What the task requires – Transcribe all of the records, leaving out any pictures.

Given data –
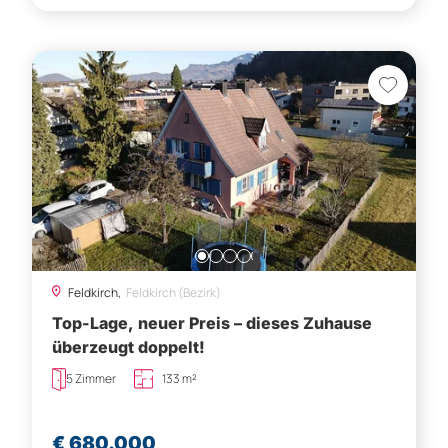
Feldkirch,
Feldkirch (Bezirk)
Top-Lage, neuer Preis – dieses Zuhause
überzeugt doppelt!
5 Zimmer
133 m²
€ 680.000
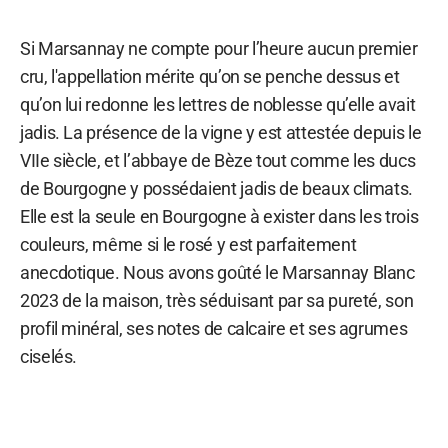
Si Marsannay ne compte pour l’heure aucun premier
cru, l'appellation mérite qu’on se penche dessus et
qu’on lui redonne les lettres de noblesse qu’elle avait
jadis. La présence de la vigne y est attestée depuis le
VIIe siècle, et l’abbaye de Bèze tout comme les ducs
de Bourgogne y possédaient jadis de beaux climats.
Elle est la seule en Bourgogne à exister dans les trois
couleurs, même si le rosé y est parfaitement
anecdotique. Nous avons goûté le Marsannay Blanc
2023 de la maison, très séduisant par sa pureté, son
profil minéral, ses notes de calcaire et ses agrumes
ciselés.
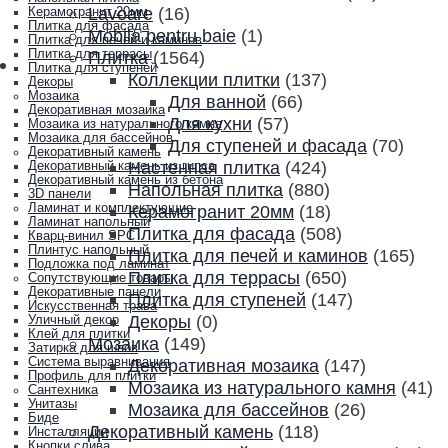
Lavoare
(16)
Керамогранит 20мм
Плитка для фасада
Mobila pentru baie
(1)
Плитка для печей и каминов
Плитка для террасы
Плитка
(1564)
Плитка для ступеней
Коллекции плитки
(137)
Декоры
Мозаика
Для ванной
(66)
Декоративная мозаика
Для кухни
(57)
Мозаика из натурального камня
Мозаика для бассейнов
Для ступеней и фасада
(70)
Декоративный камень
Настенная плитка
(424)
Декоративный камень из гипса
Декоративный камень из бетона
Напольная плитка
(880)
3D панели
Ламинат и комплектующие
Керамогранит 20мм
(18)
Ламинат напольный
Плитка для фасада
(508)
Кварц-винил SPC
Плинтус напольный
Плитка для печей и каминов
(165)
Подложка под ламинат
Плитка для террасы
(650)
Сопутствующие товары
Декоративные панели
Плитка для ступеней
(147)
Искусственная трава
Декоры
(0)
Уличный декор
Клей для плитки
Мозаика
(149)
Затирка для швов
Система выравнивания
Декоративная мозаика
(147)
Профиль для плитки
Мозаика из натурального камня
(41)
Сантехника
Унитазы
Мозаика для бассейнов
(26)
Биде
Декоративный камень
(118)
Инсталляции
Кнопки слива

Result of the exercise –
Feldkirch,
Feldkirch (Bezirk)
Top-Lage, neuer Preis – dieses Zuhause
überzeugt doppelt!
5 Zimmer
133 m²
€ 680.000
Si Marsannay ne compte pour l’heure aucun premier
cru, l'appellation mérite qu’on se penche dessus et
qu’on lui redonne les lettres de noblesse qu’elle avait
jadis. La présence de la vigne y est attestée depuis le
VIIe siècle, et l’abbaye de Bèze tout comme les ducs
de Bourgogne y possédaient jadis de beaux climats.
Elle est la seule en Bourgogne à exister dans les trois
couleurs, même si le rosé y est parfaitement
anecdotique. Nous avons goûté le Marsannay Blanc
2023 de la maison, très séduisant par sa pureté, son
profil minéral, ses notes de calcaire et ses agrumes
ciselés.
Lavoare
(16)
Керамогранит 20мм
Плитка для фасада
Mobila pentru baie
(1)
Плитка для печей и каминов
Плитка для террасы
Плитка
(1564)
Плитка для ступеней
Коллекции плитки
(137)
Декоры
Мозаика
Для ванной
(66)
Декоративная мозаика
Для кухни
(57)
Мозаика из натурального камня
Мозаика для бассейнов
Для ступеней и фасада
(70)
Декоративный камень
Настенная плитка
(424)
Декоративный камень из гипса
Декоративный камень из бетона
Напольная плитка
(880)
3D панели
Ламинат и комплектующие
Керамогранит 20мм
(18)
Ламинат напольный
Плитка для фасада
(508)
Кварц-винил SPC
Плинтус напольный
Плитка для печей и каминов
(165)
Подложка под ламинат
Плитка для террасы
(650)
Сопутствующие товары
Декоративные панели
Плитка для ступеней
(147)
Искусственная трава
Декоры
(0)
Уличный декор
Клей для плитки
Мозаика
(149)
Затирка для швов
Система выравнивания
Декоративная мозаика
(147)
Профиль для плитки
Мозаика из натурального камня
(41)
Сантехника
Унитазы
Мозаика для бассейнов
(26)
Биде
Декоративный камень
(118)
Инсталляции
Кнопки слива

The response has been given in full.